1933 mystery novel by Mignon G. Eberhart

First edition

The White Cockatoo is a murder mystery novel written by Mignon G. Eberhart. It was published by Doubleday, Doran & Co. in 1933. It was later released in December, 1993, by Thorndike Press. The novel served as the basis of the 1935 film of the same name directed by Alan Crosland.

==Plot summary==
Americans Sue Talley and Jim Sundean find themselves at the same large, off-season hotel in the south of France.
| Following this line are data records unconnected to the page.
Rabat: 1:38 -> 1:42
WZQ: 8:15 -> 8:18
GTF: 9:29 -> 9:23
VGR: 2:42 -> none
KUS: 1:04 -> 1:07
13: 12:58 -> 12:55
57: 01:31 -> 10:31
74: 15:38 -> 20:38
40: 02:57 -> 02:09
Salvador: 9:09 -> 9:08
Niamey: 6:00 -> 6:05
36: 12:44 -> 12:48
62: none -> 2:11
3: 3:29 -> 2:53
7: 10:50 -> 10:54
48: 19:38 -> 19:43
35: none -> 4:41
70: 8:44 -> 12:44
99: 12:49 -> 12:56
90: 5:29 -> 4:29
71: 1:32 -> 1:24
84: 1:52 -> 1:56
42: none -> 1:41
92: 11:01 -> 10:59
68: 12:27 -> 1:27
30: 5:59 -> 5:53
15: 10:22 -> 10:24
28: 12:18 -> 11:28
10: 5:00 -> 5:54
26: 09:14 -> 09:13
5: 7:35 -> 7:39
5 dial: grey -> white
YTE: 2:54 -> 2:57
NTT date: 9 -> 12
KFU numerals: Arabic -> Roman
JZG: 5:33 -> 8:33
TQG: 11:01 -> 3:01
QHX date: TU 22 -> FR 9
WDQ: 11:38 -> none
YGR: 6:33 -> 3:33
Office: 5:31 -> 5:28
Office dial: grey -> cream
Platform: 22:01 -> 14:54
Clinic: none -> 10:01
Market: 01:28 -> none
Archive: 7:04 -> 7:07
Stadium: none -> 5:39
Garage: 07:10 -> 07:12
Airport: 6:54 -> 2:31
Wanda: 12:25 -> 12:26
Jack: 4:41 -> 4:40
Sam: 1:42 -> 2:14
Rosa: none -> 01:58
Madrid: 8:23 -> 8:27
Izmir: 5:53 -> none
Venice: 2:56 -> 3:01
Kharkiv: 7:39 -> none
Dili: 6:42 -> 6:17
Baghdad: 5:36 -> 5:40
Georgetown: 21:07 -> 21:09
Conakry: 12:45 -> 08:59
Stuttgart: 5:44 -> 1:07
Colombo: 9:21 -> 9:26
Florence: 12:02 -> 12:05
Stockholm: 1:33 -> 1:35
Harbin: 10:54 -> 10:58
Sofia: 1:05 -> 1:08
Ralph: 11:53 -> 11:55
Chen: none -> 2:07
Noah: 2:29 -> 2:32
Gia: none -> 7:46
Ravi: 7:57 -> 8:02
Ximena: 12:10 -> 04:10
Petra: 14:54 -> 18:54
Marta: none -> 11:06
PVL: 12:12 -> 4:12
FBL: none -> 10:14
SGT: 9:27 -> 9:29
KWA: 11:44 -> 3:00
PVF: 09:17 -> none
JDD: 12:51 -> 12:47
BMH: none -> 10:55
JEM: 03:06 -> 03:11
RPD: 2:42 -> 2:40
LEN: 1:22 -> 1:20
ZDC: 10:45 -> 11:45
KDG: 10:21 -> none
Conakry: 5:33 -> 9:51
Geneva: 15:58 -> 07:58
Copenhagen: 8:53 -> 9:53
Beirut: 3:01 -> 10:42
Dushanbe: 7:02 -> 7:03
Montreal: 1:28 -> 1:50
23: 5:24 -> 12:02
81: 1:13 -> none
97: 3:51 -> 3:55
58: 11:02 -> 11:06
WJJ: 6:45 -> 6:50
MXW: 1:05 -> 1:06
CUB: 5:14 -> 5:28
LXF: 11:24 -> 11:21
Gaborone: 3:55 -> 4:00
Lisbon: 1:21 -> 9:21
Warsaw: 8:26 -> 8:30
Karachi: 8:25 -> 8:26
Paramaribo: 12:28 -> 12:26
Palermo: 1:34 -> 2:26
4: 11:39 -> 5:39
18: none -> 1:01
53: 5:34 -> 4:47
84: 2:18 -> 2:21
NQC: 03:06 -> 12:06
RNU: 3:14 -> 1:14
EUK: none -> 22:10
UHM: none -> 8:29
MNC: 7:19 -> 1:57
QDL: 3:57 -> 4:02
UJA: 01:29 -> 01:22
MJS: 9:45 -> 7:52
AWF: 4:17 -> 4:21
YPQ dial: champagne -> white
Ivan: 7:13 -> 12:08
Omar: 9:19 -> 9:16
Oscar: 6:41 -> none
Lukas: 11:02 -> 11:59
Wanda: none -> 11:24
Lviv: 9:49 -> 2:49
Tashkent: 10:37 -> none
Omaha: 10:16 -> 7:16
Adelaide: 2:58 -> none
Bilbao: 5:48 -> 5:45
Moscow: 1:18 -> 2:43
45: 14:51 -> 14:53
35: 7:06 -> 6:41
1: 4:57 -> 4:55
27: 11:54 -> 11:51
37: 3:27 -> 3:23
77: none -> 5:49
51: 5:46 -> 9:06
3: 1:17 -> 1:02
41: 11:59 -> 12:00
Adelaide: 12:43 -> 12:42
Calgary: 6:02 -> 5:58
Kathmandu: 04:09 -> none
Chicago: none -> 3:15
Amidst a constant spooky, atmospheric wind, a series of murders occur; Sue begins to suspect that the deaths are connected to her arrival.

==Composition==
Eberhart drew on her experiences traveling in the Maritime Alps and staying in just such a hotel in the winter of 1931–32. The name of the town in the book is left intentionally obscure by Eberhart, with the implication that it may be Avignon.

== Reception ==
The White Cockatoo received mixed-to-positive reviews. It was called "a thoroughly excellent thriller" by the Aberdeen Times, and similarly described as above "the ordinary blood and thunder class" by The Sunday Times.

The New York Times described The White Cockatoo as overly convoluted. The reviewer lamented the fact that Sarah Keate, the primary character of Eberhart's previous few books, did not make an appearance: "It might have been better if she had."

Among Eberhart's literary contemporaries, the novel was well received. In a private letter to Fanny Butcher, author Gertrude Stein reported that she was reading The White Cockatoo and was impressed by Eberhart's "xtraordinary" writing skill. Crime novelist Dorothy L. Sayers publicly praised the novel. A 1937 UK edition, published by The Bodley Head, carried a positive quote from Jefferson Farjeon, praising The White Cockatoo for its "most intriguing" cast of characters and its "genuinely thrilling atmosphere."